Dolores Gutiérrez vivió hasta los 87 años, falleciendo plácidamente en su sueño una noche de verano de 2027. Fue la única vez que durmió profundamente desde aquella lejana noche de 1963 en que abrió el armario sellado. En su testamento dejó instrucciones precisas. debía ser enterrada en el cementerio municipal de Zacatecas, en una tumba sencilla junto a las de Javier Mendoza y Miguel Torres, y sobre su lápida solo debían grabarse estas palabras.

Dolores Gutiérrez, 1940-2027, la sirvienta que abrió un armario sellado y dejó de dormir desde entonces. Ahora, finalmente descansa. El día de su entierro, algo extraño ocurrió en el hotel La Bufa. Todos los espejos del edificio se rompieron simultáneamente sin causa aparente. Y en la habitación sellada del tercer piso, cuya existencia casi todos habían olvidado, se escuchó claramente una melodía, como si alguien tocara un violín con indescriptible belleza.

 Cuando los más valientes se atrevieron a abrir la habitación, no encontraron a nadie, solo un aroma a rosas frescas y sobre el polvoriento suelo tres pétalos rojos dispuestos en forma de triángulo. Esa noche la última persona que vio a Dolores con vida, una enfermera del asilo donde pasó sus últimos días, tuvo un sueño vivido. Dolores, joven nuevamente caminaba por un largo pasillo iluminado por una luz dorada.

 Al final del pasillo, dos jóvenes la esperaban con los brazos abiertos y detrás de ellos decenas de otras figuras, todas sonrientes, todas en paz, gracias a la mujer que no dormía para que otros pudieran descansar. La enfermera despertó con lágrimas en los ojos, pero también con una sonrisa en los labios, porque en ese sueño había visto algo que le dio consuelo, que a veces las peores pesadillas pueden conducir a los más bellos despertar.

Así concluyó la historia de Dolores Gutiérrez, la sirvienta que abrió un armario sellado y dejó de dormir desde entonces. Una historia que sigue viva en los susurros de la antigua Zacatecas, en las leyendas que las abuelas cuentan a sus nietos, en los relatos que los guías turísticos comparten con los visitantes que se hospedan en el hotel La bufa.

 Una historia que nos recuerda que algunos secretos están sellados por buenas razones, pero también que a veces es necesario enfrentar la oscuridad para que la luz pueda finalmente brillar.
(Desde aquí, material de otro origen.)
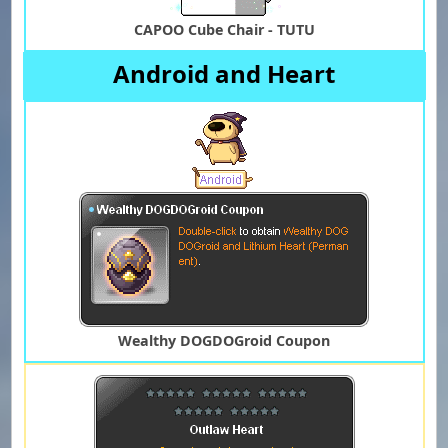
CAPOO Cube Chair - TUTU
Android and Heart
Wealthy DOGDOGroid Coupon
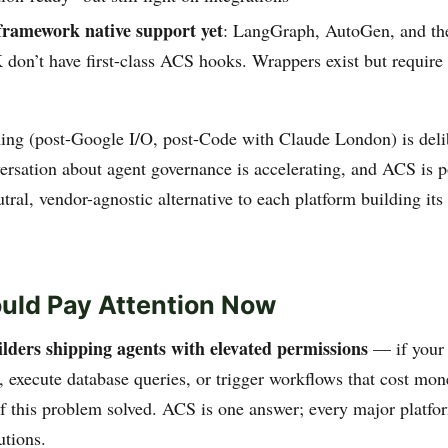
framework native support yet
: LangGraph, AutoGen, and th
don’t have first-class ACS hooks. Wrappers exist but require
ing (post-Google I/O, post-Code with Claude London) is deli
versation about agent governance is accelerating, and ACS is p
eutral, vendor-agnostic alternative to each platform building it
uld Pay Attention Now
ilders shipping agents with elevated permissions
— if your 
 execute database queries, or trigger workflows that cost mon
f this problem solved. ACS is one answer; every major platfo
utions.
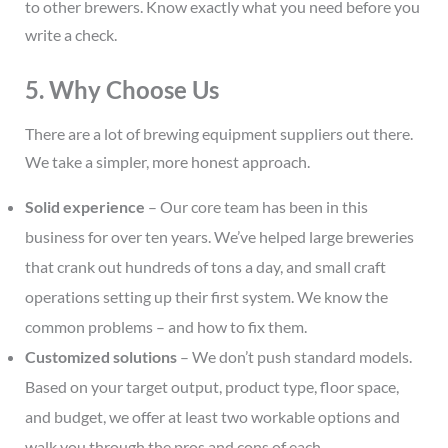
to other brewers. Know exactly what you need before you
write a check.
5. Why Choose Us
There are a lot of brewing equipment suppliers out there.
We take a simpler, more honest approach.
Solid experience
– Our core team has been in this
business for over ten years. We’ve helped large breweries
that crank out hundreds of tons a day, and small craft
operations setting up their first system. We know the
common problems – and how to fix them.
Customized solutions
– We don’t push standard models.
Based on your target output, product type, floor space,
and budget, we offer at least two workable options and
walk you through the pros and cons of each.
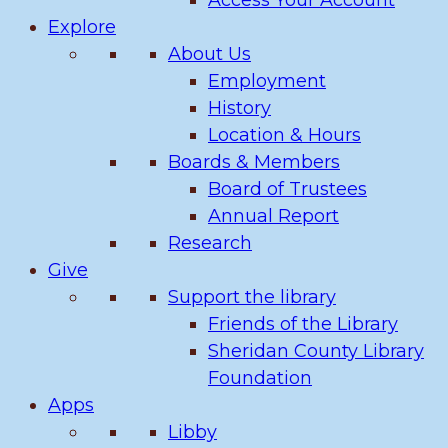
Access Your Account
Explore
About Us
Employment
History
Location & Hours
Boards & Members
Board of Trustees
Annual Report
Research
Give
Support the library
Friends of the Library
Sheridan County Library
Foundation
Apps
Libby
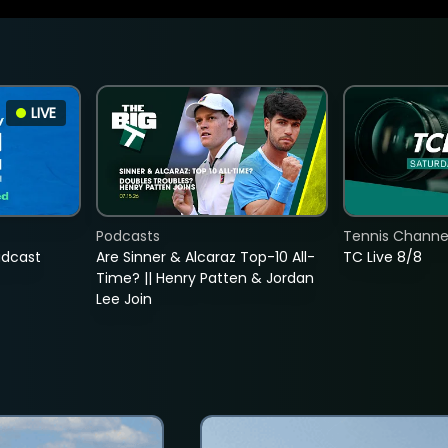
LIVE
Podcasts
Tennis Channel
adcast
Are Sinner & Alcaraz Top-10 All-
TC Live 8/8
Time? || Henry Patten & Jordan
Lee Join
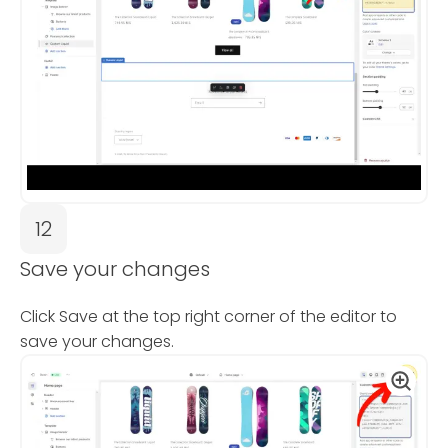
12
Save your changes
Click Save at the top right corner of the editor to
save your changes.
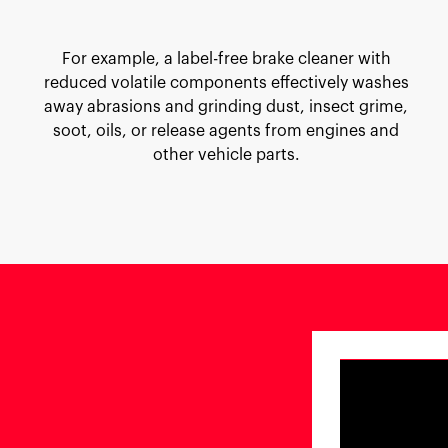
For example, a label-free brake cleaner with
reduced volatile components effectively washes
away abrasions and grinding dust, insect grime,
soot, oils, or release agents from engines and
other vehicle parts.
Y en las noches tranquilas, cuando el viento de febrero silva entre los callejones empedrados de Zacatecas, algunos juran escuchar tres voces que cantan en perfecta armonía.

 La grave y profunda de Javier, la melodiosa y dulce de Miguel y la serena y firme de dolores. Tres almas que encontraron después de mucho sufrimiento la paz que tanto anhelaban. Tres espíritus que nos recuerdan que no hay candado tan fuerte ni sello tan perfecto que pueda contener para siempre los secretos del corazón humano. No.